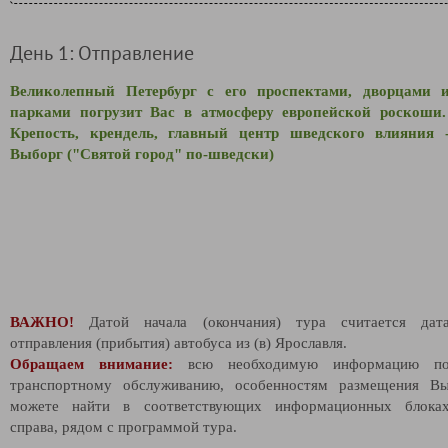
День 1: Отправление
Великолепный Петербург с его проспектами, дворцами 
парками погрузит Вас в атмосферу европейской роскоши
Крепость, крендель, главный центр шведского влияния 
Выборг ("Святой город" по-шведски)
ВАЖНО!
Датой начала (окончания) тура считается дат
отправления (прибытия) автобуса из (в) Ярославля.
Обращаем внимание:
всю необходимую информацию п
транспортному обслуживанию, особенностям размещения В
можете найти в соответствующих информационных блока
справа, рядом с программой тура.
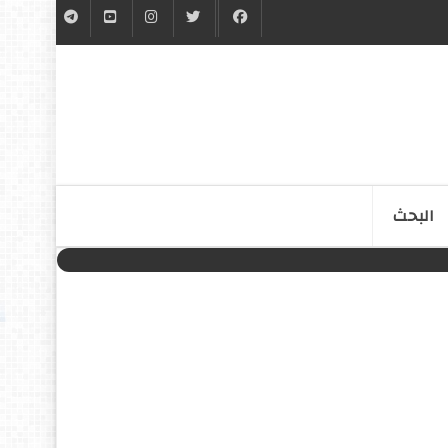
البحث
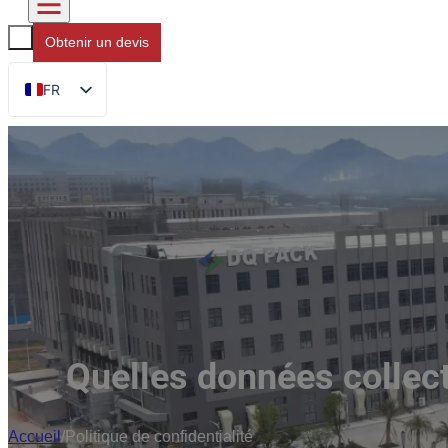
Obtenir un devis
FR
EN
DE
RU
ES
AR
JA
Quelles données collect
Accueil
/
Politique de confidentialité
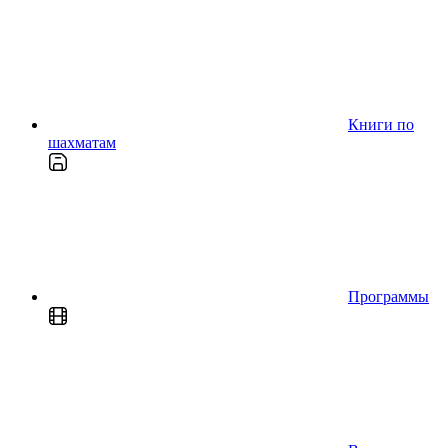
Книги по
шахматам
Программы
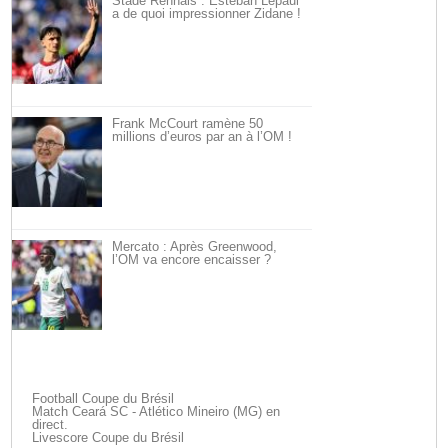
Stade Rennais : Esteban Lepaul
a de quoi impressionner Zidane !
Frank McCourt ramène 50
millions d’euros par an à l’OM !
Mercato : Après Greenwood,
l’OM va encore encaisser ?
Football Coupe du Brésil
Match Ceará SC - Atlético Mineiro (MG) en
direct.
Livescore Coupe du Brésil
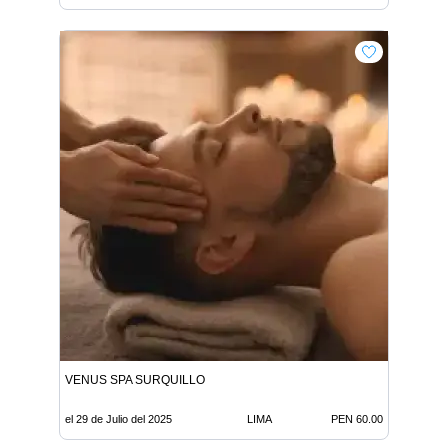
VENUS SPA SURQUILLO
el 29 de Julio del 2025
LIMA
PEN 60.00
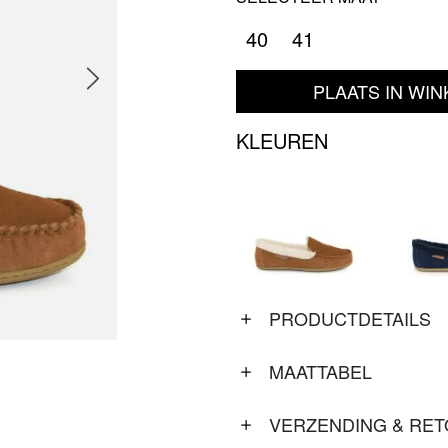
40
41
PLAATS IN WI
KLEUREN
PRODUCTDETAILS
MAATTABEL
VERZENDING & RE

• WHAT TO WORK ON
Copy the listing exactly, omitting pictures.

• RESPONSE FOR THIS EXERCISE
День 1: Отправление
Великолепный Петербург с его проспектами, дворцами 
парками погрузит Вас в атмосферу европейской роскоши
Крепость, крендель, главный центр шведского влияния 
Выборг ("Святой город" по-шведски)
ВАЖНО!
Датой начала (окончания) тура считается дат
отправления (прибытия) автобуса из (в) Ярославля.
Обращаем внимание:
всю необходимую информацию п
транспортному обслуживанию, особенностям размещения В
можете найти в соответствующих информационных блока
справа, рядом с программой тура.
البحث
Obtenir un devis
FR
EN
DE
RU
ES
AR
JA
Quelles données collect
Accueil
/
Politique de confidentialité
Книги по
шахматам
Программы
Stade Rennais : Esteban Lepaul
a de quoi impressionner Zidane !
Frank McCourt ramène 50
millions d’euros par an à l’OM !
Mercato : Après Greenwood,
l’OM va encore encaisser ?
Football Coupe du Brésil
Match Ceará SC - Atlético Mineiro (MG) en
direct.
Livescore Coupe du Brésil
VENUS SPA SURQUILLO
el 29 de Julio del 2025
LIMA
PEN 60.00
40
41
PLAATS IN WI
KLEUREN
PRODUCTDETAILS
MAATTABEL
VERZENDING & RE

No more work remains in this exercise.